Kaybeden köpekler üzerine bahse girerim.
-i bet on losing dogs
13
İkimizden de sular damlarken ilk önce beni ittikten sonra kendi girdi soyunma odasına. Şuan yaşananlar hakkında hiçbir fikrim yoktu. Rüya mı görüyorum?
Uzun oturaklara oturup cebinden sigarasını çıkardı. Sigara yanmıyordu, çakmak yakmıyordu. Direkt atlamıştı havuza galiba.
"Sikeyim ya."
Sigara içtiğini biliyordum zaten. Son zamanlarda fazla içtiğini de biliyordum. Birkaç saniye gözlerine baktım.
Fark etmeden titremeye başlamıştım.
"Al duşunu." dedi gözlerime bakmadan. "Yemem merak etme."
Yutkunup odadaki dolabımdan şampuan, yedek kıyafet, iç çamaşırı falan çıkardım. Okulda bazen yüzme kulübünde olanlara ders veriliyordu. Ben de ne olur ne olmaz diye bulunduruyordum bunları dolabımda. İki tane kulüp seçme hakkımız vardı, ben fotoğrafçılık ve yüzme seçmiştim. Aslında yüzmeyi hobi olarak erken yaşlarda öğrenmiştim ama havuzda bileklerime bir şey bağladıkları için yüzememiştim.
Yeonjun basketbol ve resim kulüplerindeydi. Niki de resim kulübündeydi, bir ara kulüp odasına geldiğimde Yeonjun'un resimlerini görmüştüm, baya güzeldi. Yetenekli olmadığı bir konu var mıydı?
Soyunma odasında bir kapı vardı, duş yerlerine açılıyordu. Okul bayağı büyük bir yerdi.
Duşta 15 dakika kadar kaldıktan sonra soyunma odasında aceleyle üstümü giyindim. Su sesinin kesilmesiyle Yeonjun'un duştan çıktığını anladım.
Kapıdan giyinmiş bir şekilde çıktı. Basketbol kulübünde olan kişiler de bu soyunma odasından ve duşundan yararlanabiliyolardı.
Saçlarım hala ıslaktı, kurutmaya gerek duymadım. Ayakta beklemeye başladım.
Aklıma ortaokulda ki o olay geldi.
Deja vu.
Okulun soyunma odasında, revirde, tenha köşelerinde beni sıkıştıran, verdiği kolyeyi zorla bana taktırmaya çalışan, ne kadar istemediğimi söylesemde bana takıntılı olan o kişi.

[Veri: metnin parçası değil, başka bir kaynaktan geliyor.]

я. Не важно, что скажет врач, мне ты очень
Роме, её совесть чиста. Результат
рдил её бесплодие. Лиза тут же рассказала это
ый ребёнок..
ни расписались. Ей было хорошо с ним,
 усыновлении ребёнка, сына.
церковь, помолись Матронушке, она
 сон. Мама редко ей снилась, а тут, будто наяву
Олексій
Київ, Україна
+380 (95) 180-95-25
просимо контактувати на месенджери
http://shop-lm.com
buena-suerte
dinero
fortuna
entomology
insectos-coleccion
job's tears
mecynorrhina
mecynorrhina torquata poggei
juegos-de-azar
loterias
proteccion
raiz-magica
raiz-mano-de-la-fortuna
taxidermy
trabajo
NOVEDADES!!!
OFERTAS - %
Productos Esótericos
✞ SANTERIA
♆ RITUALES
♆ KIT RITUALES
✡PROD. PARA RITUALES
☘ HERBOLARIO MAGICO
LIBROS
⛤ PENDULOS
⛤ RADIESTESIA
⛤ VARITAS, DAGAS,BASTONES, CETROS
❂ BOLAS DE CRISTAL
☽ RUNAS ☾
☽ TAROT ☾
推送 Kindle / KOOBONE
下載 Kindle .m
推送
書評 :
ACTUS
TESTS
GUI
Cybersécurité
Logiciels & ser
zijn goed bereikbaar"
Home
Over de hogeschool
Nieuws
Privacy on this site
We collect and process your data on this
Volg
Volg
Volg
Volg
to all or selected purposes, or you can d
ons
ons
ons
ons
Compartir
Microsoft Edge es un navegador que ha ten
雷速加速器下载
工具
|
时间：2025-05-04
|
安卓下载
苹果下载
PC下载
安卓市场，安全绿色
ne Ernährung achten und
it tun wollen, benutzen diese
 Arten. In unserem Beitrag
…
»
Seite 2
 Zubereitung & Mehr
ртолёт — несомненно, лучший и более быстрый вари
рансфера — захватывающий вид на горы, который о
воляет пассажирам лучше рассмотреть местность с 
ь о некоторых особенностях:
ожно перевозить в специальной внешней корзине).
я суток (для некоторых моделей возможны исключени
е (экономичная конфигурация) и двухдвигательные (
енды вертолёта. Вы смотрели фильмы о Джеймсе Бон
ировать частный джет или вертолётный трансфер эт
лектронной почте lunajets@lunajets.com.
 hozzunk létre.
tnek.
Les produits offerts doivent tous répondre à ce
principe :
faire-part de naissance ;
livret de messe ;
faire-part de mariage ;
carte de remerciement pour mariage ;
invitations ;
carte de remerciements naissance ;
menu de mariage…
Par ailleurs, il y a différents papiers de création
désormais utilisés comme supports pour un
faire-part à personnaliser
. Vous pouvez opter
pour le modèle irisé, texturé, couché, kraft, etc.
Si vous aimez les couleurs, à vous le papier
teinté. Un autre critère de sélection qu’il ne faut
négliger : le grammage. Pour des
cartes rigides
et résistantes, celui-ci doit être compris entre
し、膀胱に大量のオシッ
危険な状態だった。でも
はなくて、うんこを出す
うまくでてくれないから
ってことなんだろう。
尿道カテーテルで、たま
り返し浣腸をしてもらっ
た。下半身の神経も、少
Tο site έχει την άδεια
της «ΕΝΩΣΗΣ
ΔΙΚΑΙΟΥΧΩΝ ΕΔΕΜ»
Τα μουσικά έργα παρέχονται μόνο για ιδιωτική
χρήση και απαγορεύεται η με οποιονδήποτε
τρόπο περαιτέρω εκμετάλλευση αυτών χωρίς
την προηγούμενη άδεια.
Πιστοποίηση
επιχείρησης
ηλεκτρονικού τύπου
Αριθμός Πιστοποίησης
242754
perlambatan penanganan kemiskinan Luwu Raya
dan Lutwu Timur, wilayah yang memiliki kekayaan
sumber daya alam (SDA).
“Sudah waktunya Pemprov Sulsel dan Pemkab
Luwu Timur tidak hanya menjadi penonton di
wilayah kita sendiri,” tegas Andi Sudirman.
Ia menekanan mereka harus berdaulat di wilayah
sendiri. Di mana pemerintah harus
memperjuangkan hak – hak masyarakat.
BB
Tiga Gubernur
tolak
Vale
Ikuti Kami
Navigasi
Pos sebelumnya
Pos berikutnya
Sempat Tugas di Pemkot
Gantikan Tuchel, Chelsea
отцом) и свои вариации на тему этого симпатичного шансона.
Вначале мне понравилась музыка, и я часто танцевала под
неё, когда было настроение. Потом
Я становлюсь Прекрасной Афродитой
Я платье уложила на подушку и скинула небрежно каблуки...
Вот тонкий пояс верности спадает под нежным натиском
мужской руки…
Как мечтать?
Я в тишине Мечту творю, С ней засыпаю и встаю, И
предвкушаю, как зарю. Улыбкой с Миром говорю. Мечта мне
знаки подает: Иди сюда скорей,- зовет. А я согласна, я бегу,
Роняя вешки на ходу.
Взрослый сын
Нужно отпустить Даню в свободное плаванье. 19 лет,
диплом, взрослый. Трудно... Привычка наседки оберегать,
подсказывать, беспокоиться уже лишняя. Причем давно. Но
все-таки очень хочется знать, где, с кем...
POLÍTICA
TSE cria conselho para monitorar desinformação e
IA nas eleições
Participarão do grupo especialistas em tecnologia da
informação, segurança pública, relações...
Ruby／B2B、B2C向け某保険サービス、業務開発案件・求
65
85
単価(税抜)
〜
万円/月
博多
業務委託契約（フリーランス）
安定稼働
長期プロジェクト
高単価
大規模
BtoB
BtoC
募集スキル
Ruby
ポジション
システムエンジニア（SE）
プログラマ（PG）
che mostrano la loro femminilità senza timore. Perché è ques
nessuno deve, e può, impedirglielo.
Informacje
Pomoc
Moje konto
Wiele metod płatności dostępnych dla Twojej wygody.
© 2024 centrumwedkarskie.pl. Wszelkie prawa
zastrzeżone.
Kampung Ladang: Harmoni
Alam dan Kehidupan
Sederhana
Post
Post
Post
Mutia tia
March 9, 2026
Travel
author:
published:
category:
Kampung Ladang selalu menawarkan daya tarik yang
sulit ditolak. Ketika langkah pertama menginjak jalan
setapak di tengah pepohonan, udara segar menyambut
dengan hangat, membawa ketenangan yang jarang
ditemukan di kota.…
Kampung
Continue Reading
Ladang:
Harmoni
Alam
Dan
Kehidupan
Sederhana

İlaçlarla zar zor atlattığım travmaların sahibi, Jeon Jihoo.
Aniden aklıma gelmesiyle ürperdim.
O zamanları hiç hatırlamak istemiyorum.
"Jihoo..?"
"Efendim?"
"Neden gözlerimi kapattın?"
"Rahatla. Bir şey yapmayacağım. Fantezi gibi düşün." dedi.
Cevap vermedim.
"Kolyeyi niye takmıyorsun?"
"Ah...ben..ben takacaktım...evde unuttum."
"Takmanı söylemiştim, değil mi?"
"Evet ama...u...unuttu-..."
Dudaklarımda hissettiğim şeyle sözüm kesildi. Dudaklarını dudağıma bastırıyordu. Gözlerim kocaman açıldı. Sonra alt dudağımı emmeye başladı. Ben dümdüz durarken dilini ağzımdan içeri soktu.
Karşılık verdim.
Yüzümde nasıl bir ifade vardı bilmiyordum ama Yeonjun birkaç kez omzuma dokunmuştu.
"Beomgyu."
Dediği şeyle transtan çıkar gibi oldum. Atmosfer çok garipti.
Birkaç saniye sonra "Neden atladın otobüsün önüne?" diye sordu.
Birkaç saniye düşündüm. Cevap vermemek için atladım, diyemedim.
"Çok fazla... baskı altındaydım, ne yapacağımı bilemedim..."
Cevap vermedi.
"Peki sen neden yaydın okula eşcinsel olduğumu?" dedim.
Aniden ciddileşti. "Ben yaymadım." dedi endişeli bir tonda.
Histerik bir şekilde güldüm. "Başka yapacak kimse yok, benden tahammül edemeyen, benden nefret bile etmeyen..."
"Beomgyu ben yapmadım hiçbir şey."
Yalan söylüyor.
"Neden...neden...hiç mi değerim yoktu sende?" diye sordum kırgınlıkla. Gözlerinin içine baktım. Kırgın olduğumu iyice anlasın diye.
"Beomgyu ben sana bunu yapmam!" diye bağırdı. Sinirleniyordu.
"Sen bana o kadar çok şey yaptın ki, koymazdı zaten."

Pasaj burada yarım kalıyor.